Look through the data below, and copy each line that carries the word "Locate".

§ Data

+ + +

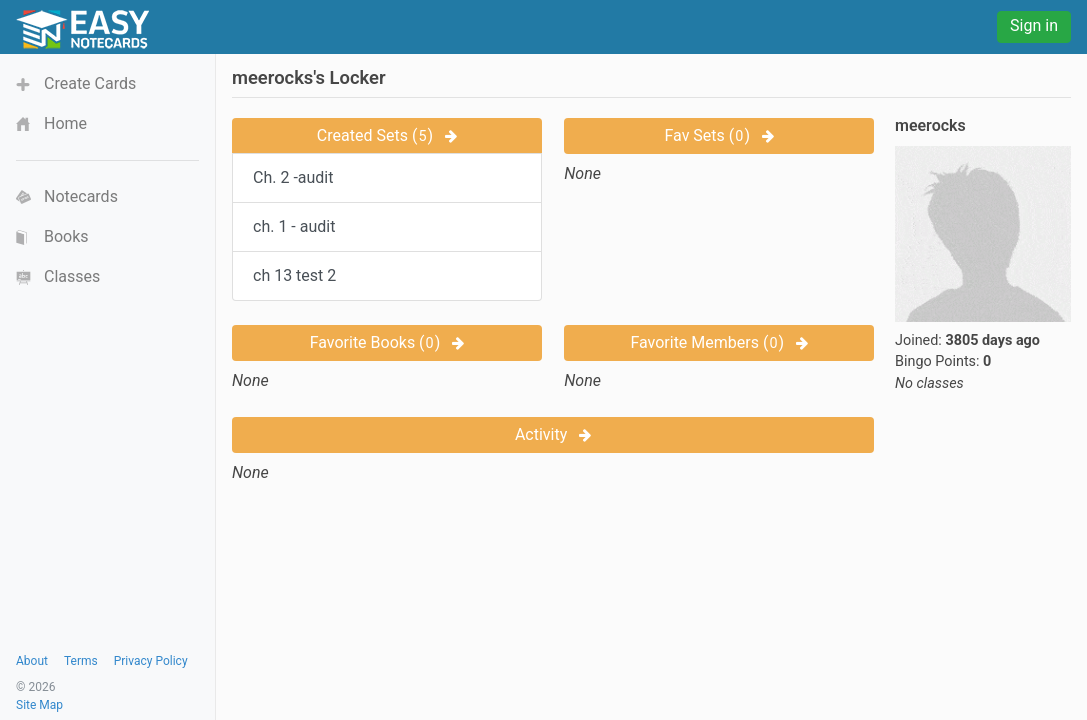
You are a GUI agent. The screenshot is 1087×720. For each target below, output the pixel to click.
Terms (81, 661)
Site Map (39, 705)
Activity (553, 434)
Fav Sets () (718, 135)
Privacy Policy (151, 661)
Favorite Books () (387, 342)
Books (66, 236)
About (32, 661)
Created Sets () (387, 135)
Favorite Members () (719, 342)
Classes (72, 276)
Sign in (1034, 25)
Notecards (81, 196)
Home (65, 123)
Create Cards (90, 83)
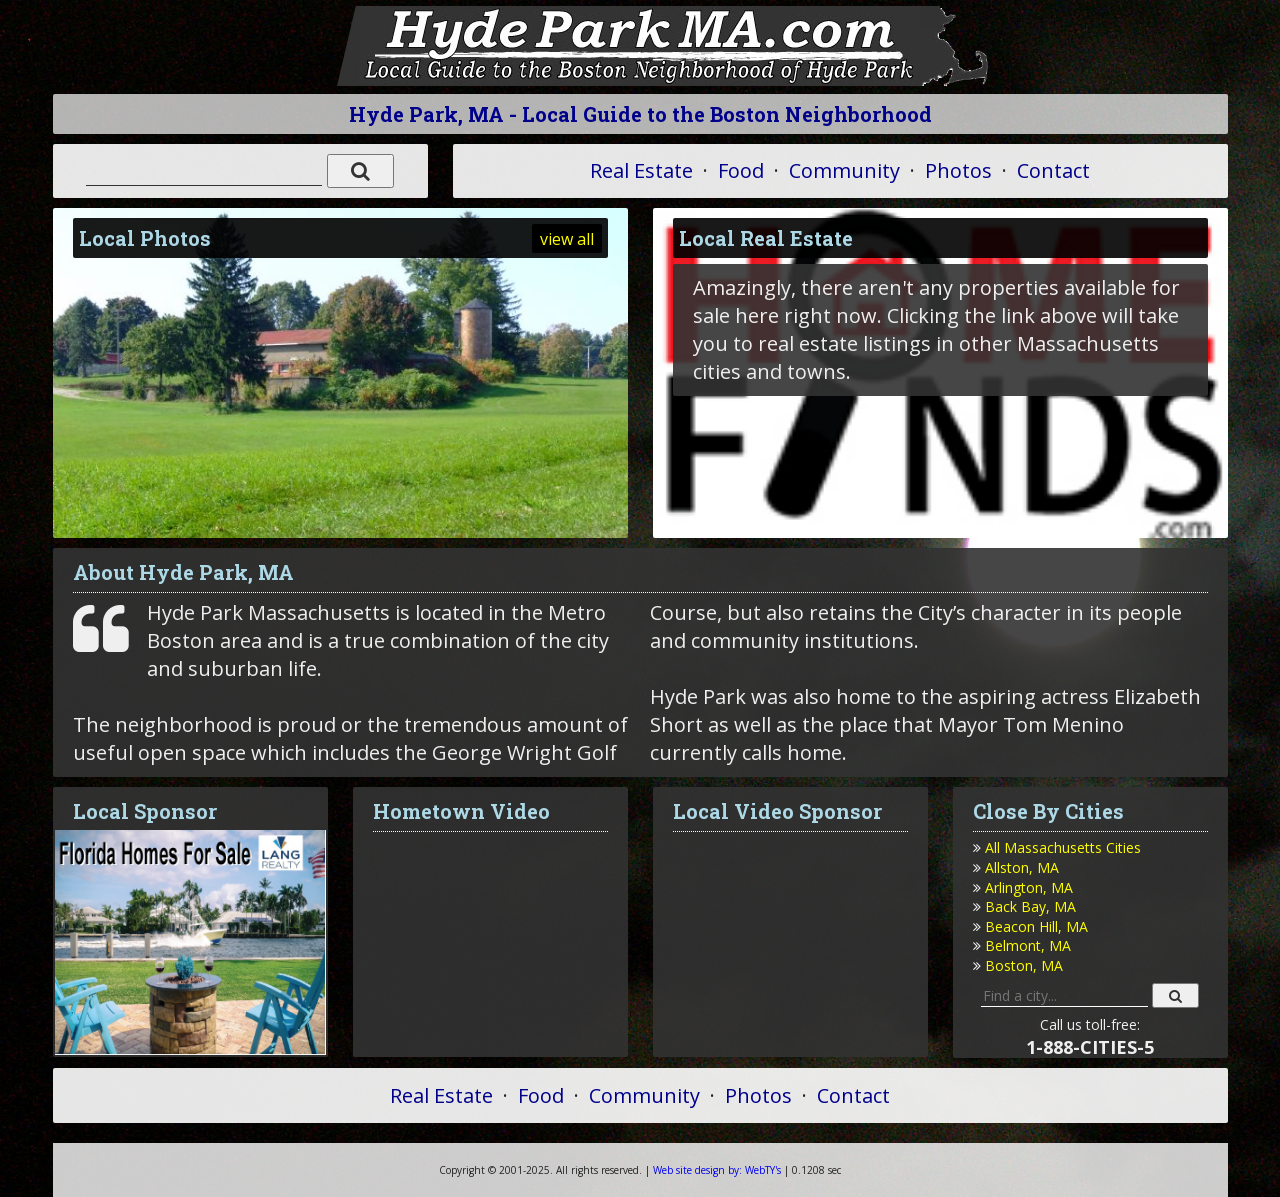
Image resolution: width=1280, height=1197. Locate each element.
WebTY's (717, 1170)
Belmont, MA (1028, 945)
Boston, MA (1024, 965)
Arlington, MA (1029, 887)
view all (567, 239)
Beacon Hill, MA (1036, 926)
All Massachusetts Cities (1063, 847)
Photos (958, 170)
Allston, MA (1022, 867)
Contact (1053, 170)
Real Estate (641, 170)
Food (741, 170)
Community (844, 170)
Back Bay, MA (1030, 906)
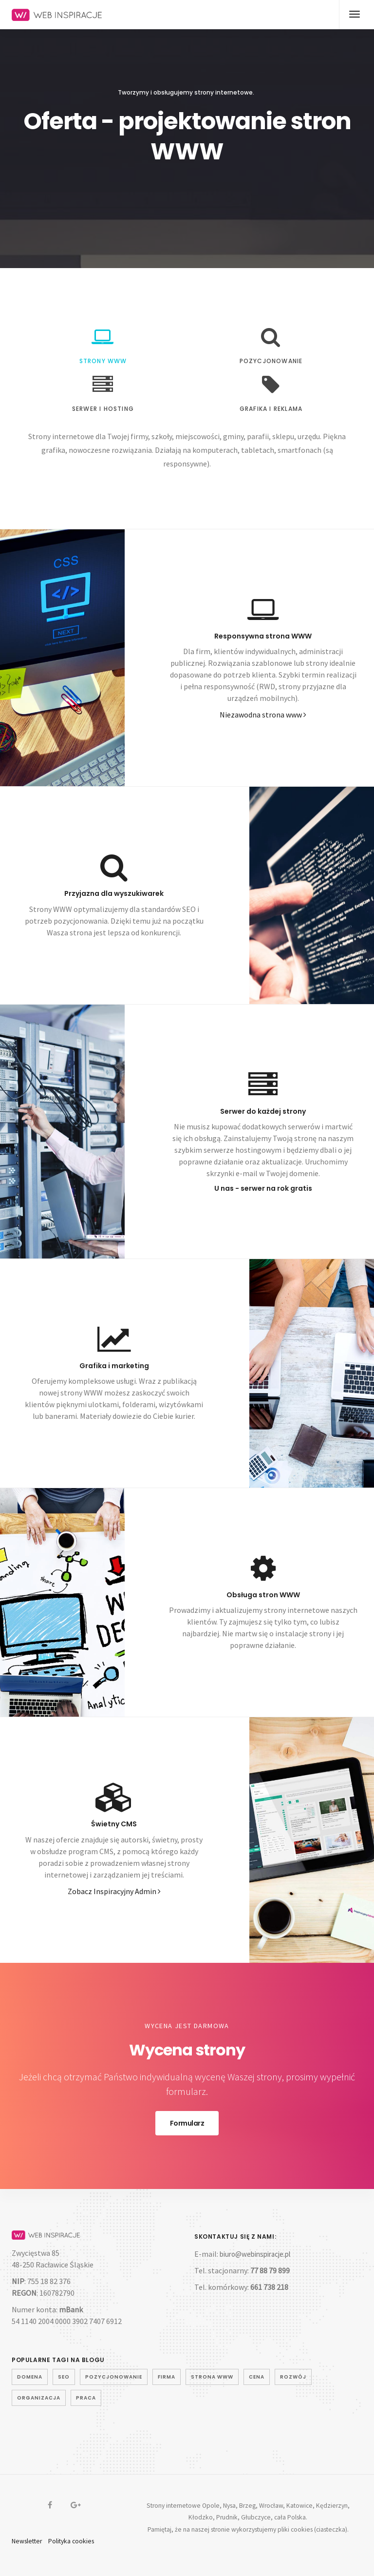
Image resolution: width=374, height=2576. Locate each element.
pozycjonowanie (113, 2377)
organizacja (38, 2398)
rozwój (293, 2377)
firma (166, 2377)
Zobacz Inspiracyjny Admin (114, 1891)
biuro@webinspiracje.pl (255, 2254)
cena (256, 2377)
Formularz (187, 2123)
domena (29, 2377)
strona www (212, 2377)
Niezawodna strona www (263, 714)
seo (64, 2377)
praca (86, 2398)
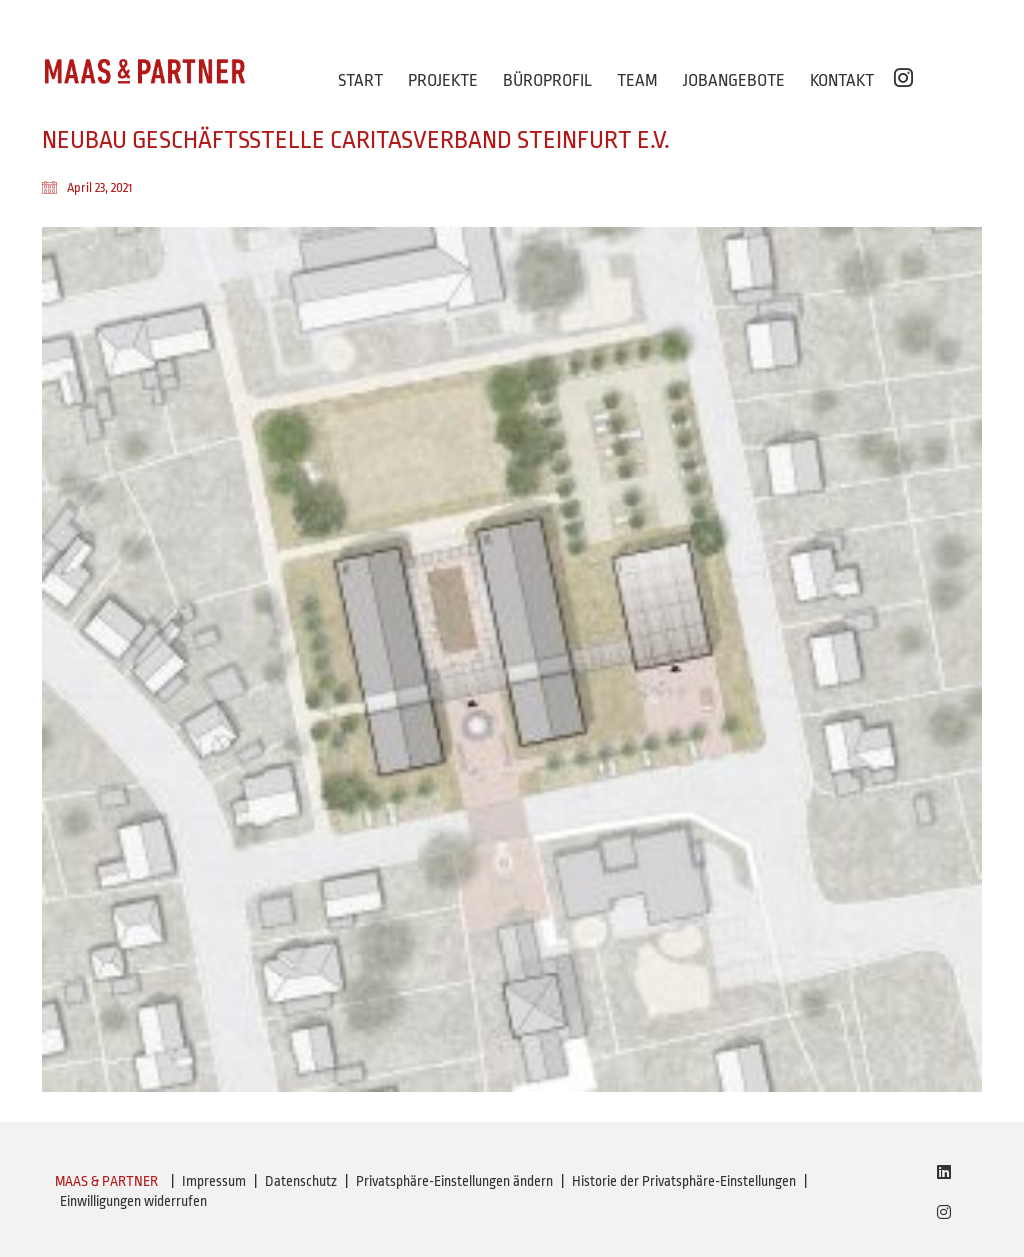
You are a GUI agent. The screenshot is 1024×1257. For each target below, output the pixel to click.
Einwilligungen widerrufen (133, 1201)
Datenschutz (301, 1181)
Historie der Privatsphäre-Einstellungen (684, 1181)
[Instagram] (944, 1212)
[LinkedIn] (944, 1172)
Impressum (214, 1181)
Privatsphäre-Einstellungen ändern (454, 1181)
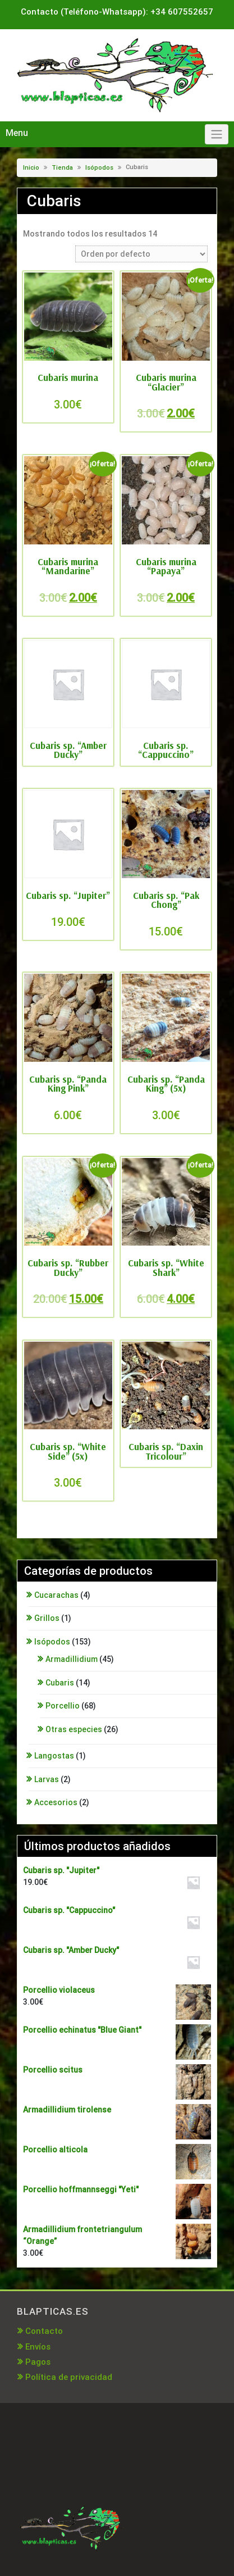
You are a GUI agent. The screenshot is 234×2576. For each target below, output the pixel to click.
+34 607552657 (181, 12)
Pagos (38, 2362)
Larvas (46, 1779)
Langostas (54, 1755)
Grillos (46, 1618)
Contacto (44, 2331)
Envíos (38, 2347)
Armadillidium (71, 1659)
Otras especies (73, 1729)
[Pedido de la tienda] (141, 254)
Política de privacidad (68, 2377)
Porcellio (62, 1705)
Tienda (62, 167)
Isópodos (99, 167)
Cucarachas (56, 1595)
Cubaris (59, 1682)
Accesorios (55, 1802)
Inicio (31, 167)
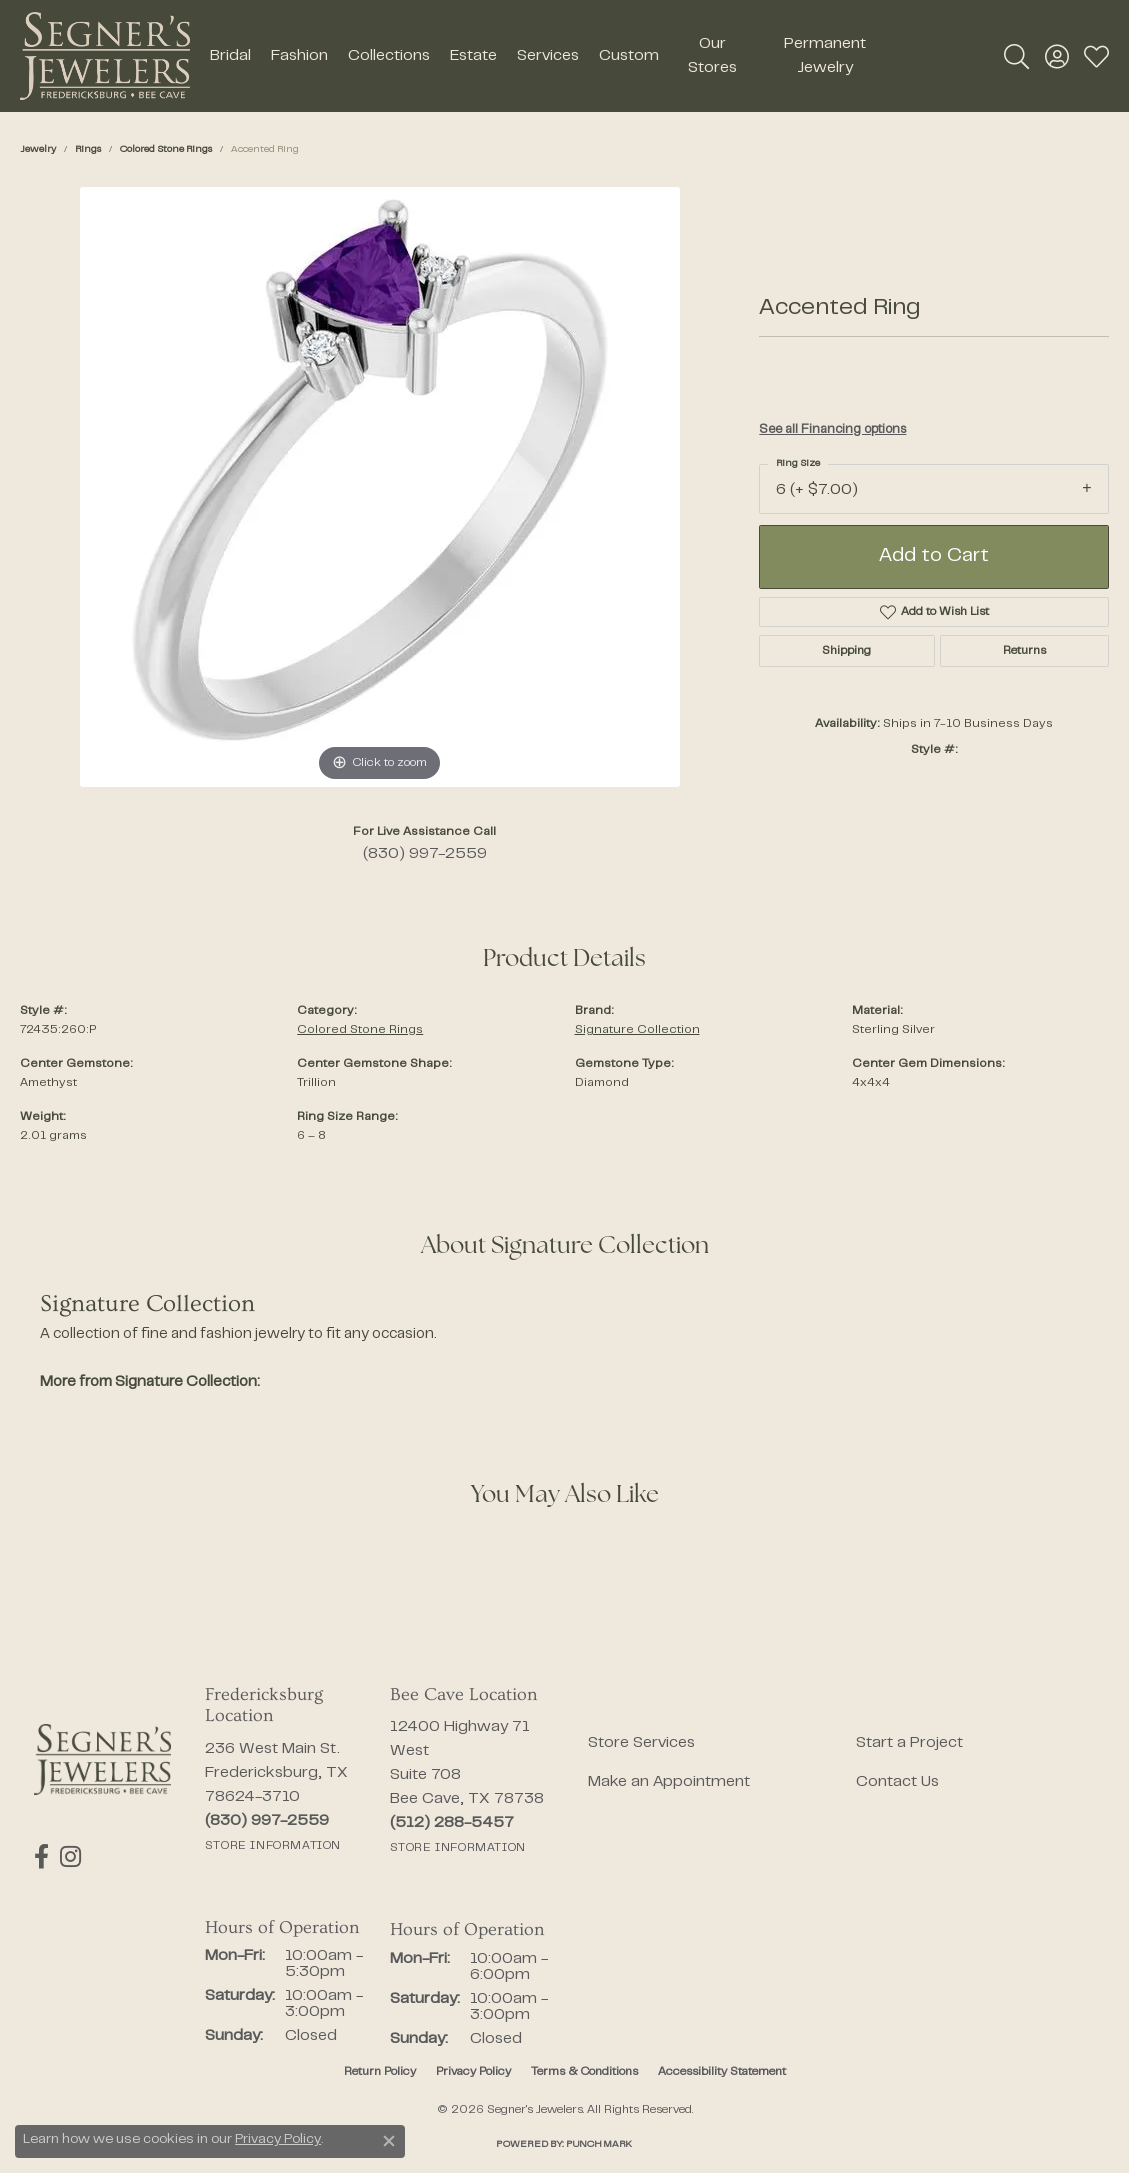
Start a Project (909, 1743)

+ + +

§ Expected output
Image resolution: width=1280, height=1197. Locate each element.
Image resolution: width=374, height=2576. Locate each element.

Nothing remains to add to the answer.